Leukodécadence: La Biologie Française minée par des manquements à l’intégrité scientifique

Plusieurs affaires d’« inconduite scientifique » renvoient une image peu flatteuse de la biologie et questionnent la solidité des garde-fous de la recherche. Enquête sur trois affaires françaises.

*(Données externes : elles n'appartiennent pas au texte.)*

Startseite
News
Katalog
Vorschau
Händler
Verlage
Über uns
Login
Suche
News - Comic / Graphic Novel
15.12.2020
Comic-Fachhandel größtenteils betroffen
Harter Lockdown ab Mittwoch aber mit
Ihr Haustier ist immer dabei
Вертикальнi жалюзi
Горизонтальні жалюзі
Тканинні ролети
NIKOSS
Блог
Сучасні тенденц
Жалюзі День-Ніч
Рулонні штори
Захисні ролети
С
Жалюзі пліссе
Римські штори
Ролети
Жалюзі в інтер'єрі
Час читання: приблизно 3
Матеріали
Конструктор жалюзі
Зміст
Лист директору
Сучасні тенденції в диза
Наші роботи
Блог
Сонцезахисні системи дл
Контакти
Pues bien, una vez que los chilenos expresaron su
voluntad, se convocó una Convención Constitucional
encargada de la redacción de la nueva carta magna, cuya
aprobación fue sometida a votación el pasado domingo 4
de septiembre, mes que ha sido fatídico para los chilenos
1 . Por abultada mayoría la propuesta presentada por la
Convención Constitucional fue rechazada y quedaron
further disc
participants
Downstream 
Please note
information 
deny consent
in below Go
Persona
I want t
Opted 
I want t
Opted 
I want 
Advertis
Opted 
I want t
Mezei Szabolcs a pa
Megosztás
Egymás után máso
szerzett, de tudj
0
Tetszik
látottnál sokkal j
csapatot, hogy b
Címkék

Depuis trois ans, la biologie française vit dans un climat délétère, secouée par des affaires à répétition d’inconduites scientifiques touchant, directement ou non, des chercheurs réputés, des dirigeants d’organisme ou d’institut. Y aurait-il quelque chose de pourri en ce royaume ? Avant d’esquisser quelques réponses, résumons rapidement les plus marquantes de ces affaires.

A partir de septembre 2014, des articles cosignés par une étoile montante de la biologie française, Olivier Voinnet, sont signalés sur le site PubPeer.com comme contenant des images incorrectes. PubPeer est une sorte de forum destiné à discuter, y compris de façon anonyme, d’articles scientifiques déjà publiés.

 

Ces signalements conduisent au lancement, en janvier 2015, de deux enquêtes indépendantes diligentées par le Centre national de la recherche scientifique (CNRS), l’employeur du biologiste, et par l’Ecole polytechnique fédérale de Zurich (ETHZ), où il est détaché comme professeur. En juillet, les inconduites scientifiques sont confirmées dans plusieurs cas, et des sanctions sont prises contre Olivier Voinnet, mais aussi l’un de ses collègues, Patrice Dunoyer.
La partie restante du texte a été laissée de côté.